For the J segments, all 3 open reading frames (starting from nucleotide position 1, 2 or 3) are used. Note that "." below denotes any amino acid. The amino acid position is calculated as follows:
- The amino acid sequence "(F|W)G.G", if present, is identified.
- The open reading frame that contains the amino acid sequence, no stop codon and has the lowest nucleotide starting position, if any, is used.
- Otherwise, the open reading frame that contains the amino acid sequence and at least one stop codon, if any, is used. If multiple open reading frames match this criteria, none are used.
- Otherwise, the amino acid sequences "(F|W)X.G" and "(F|W)G.X", if present, are identified. Here, X denotes the amino acids that are one base pair mutation away from F/W and not a stop codon (i.e.
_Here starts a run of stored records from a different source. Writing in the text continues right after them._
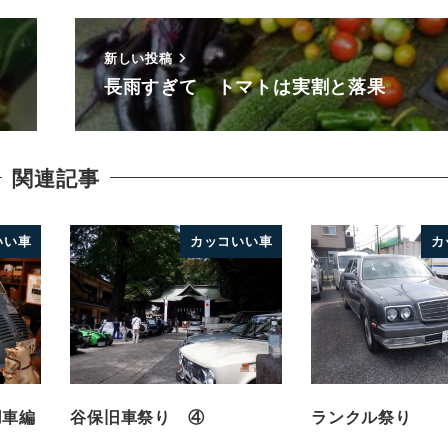
新しい投稿
長雨すぎて トマトは実割と落果
関連記事
いい車
カッコいい車
カ
用車編
谷保旧車祭り ④
ランクル祭り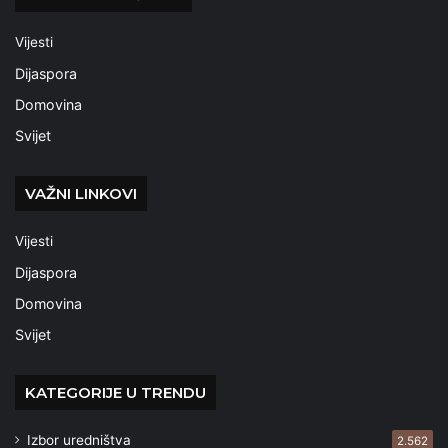
Vijesti
Dijaspora
Domovina
Svijet
VAŽNI LINKOVI
Vijesti
Dijaspora
Domovina
Svijet
KATEGORIJE U TRENDU
Izbor uredništva
2.562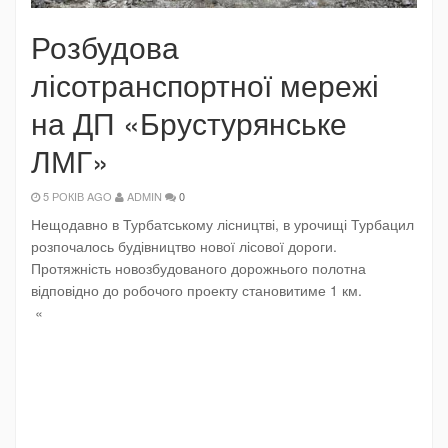
Розбудова
лісотранспортної мережі
на ДП «Брустурянське
ЛМГ»
5 РОКІВ AGO
ADMIN
0
Нещодавно в Турбатському лісництві, в урочищі Турбацил
розпочалось будівництво нової лісової дороги.
Протяжність новозбудованого дорожнього полотна
відповідно до робочого проекту становитиме 1 км.
«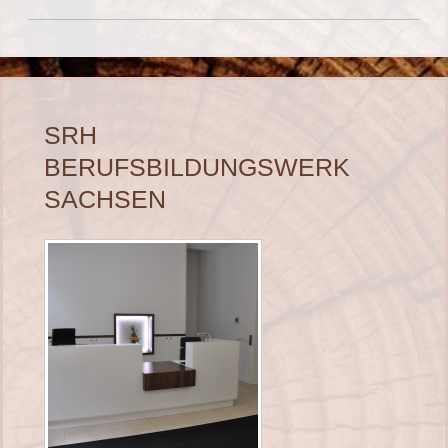
SRH
BERUFSBILDUNGSWERK
SACHSEN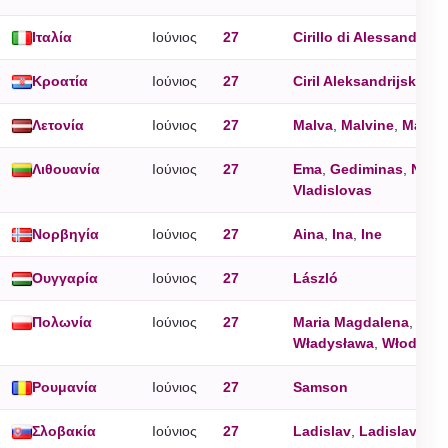
Ιταλία
Ιούνιος
27
Cirillo di Alessandria
Κροατία
Ιούνιος
27
Ciril Aleksandrijski
,
Lad
Λετονία
Ιούνιος
27
Malva
,
Malvine
,
Malvis
Λιθουανία
Ιούνιος
27
Ema
,
Gediminas
,
Norga
Vladislovas
Νορβηγία
Ιούνιος
27
Aina
,
Ina
,
Ine
Ουγγαρία
Ιούνιος
27
László
Πολωνία
Ιούνιος
27
Maria Magdalena
,
Wła
Władysława
,
Włodzisł
Ρουμανία
Ιούνιος
27
Samson
Σλοβακία
Ιούνιος
27
Ladislav
,
Ladislava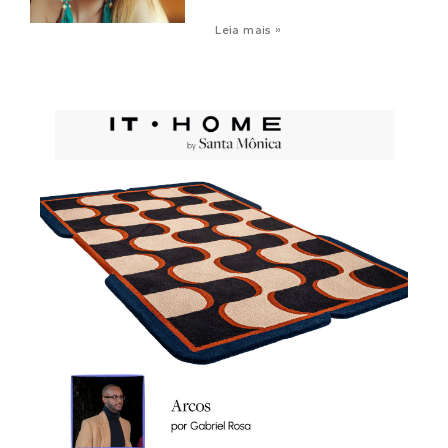
Leia mais »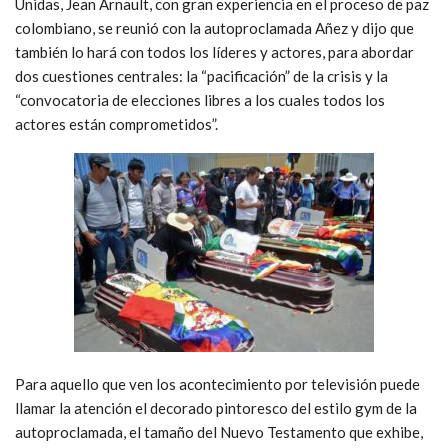
Unidas, Jean Arnault, con gran experiencia en el proceso de paz
colombiano, se reunió con la autoproclamada Añez y dijo que
también lo hará con todos los líderes y actores, para abordar
dos cuestiones centrales: la “pacificación” de la crisis y la
“convocatoria de elecciones libres a los cuales todos los
actores están comprometidos”.
Para aquello que ven los acontecimiento por televisión puede
llamar la atención el decorado pintoresco del estilo gym de la
autoproclamada, el tamaño del Nuevo Testamento que exhibe,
A, R, S, C, D, E, V, W).
- For each of the two amino acid sequences, the position is calculated as above.
- If both amino acid sequences are present, the position that is closest to the end of the sequence is used.
V and J segments for which the amino acid position cannot be successfully identified are silently ignored.
Output from Import Immune Reference Segments
The importer outputs a sequence list that can be used for immune repertoire analysis. These can be added to a custom reference data set, to be used in workflows. See http://resources.qiagenbioinformatics.com/manuals/clcgenomicsworkbench/current/index.php?manual=Custom_Sets.html for details.
The sequence list contains the reference sequences for the V, D, J and C segments, named in the format <chain>-<type>-<ID>*<allele>, for example "TRA-V-1*01". Note that for B cells constant genes, the letter corresponding to the encoded isotype will be used instead of the segment type.
If the gene segment does not have an allele or Import only the first allele is ticked, *<allele> is not added to the name.
By ticking "Show annotations" and "Region" in the Side Panel "Annotation layout" and "Annotation types" groups, respectively, the location of the conserved amino acid can be visualized (see figure 8.5).
Figure 8.5: Visualizing the location of the conserved amino acid.
The table view of the sequence list shows the chain and segment type of each sequence, and for the IMGT format, also the accession number(s) and species (see figure 8.6).
Figure 8.6: Table view of imported sequence list showing the name, species and accession number when imported using the IMGT format.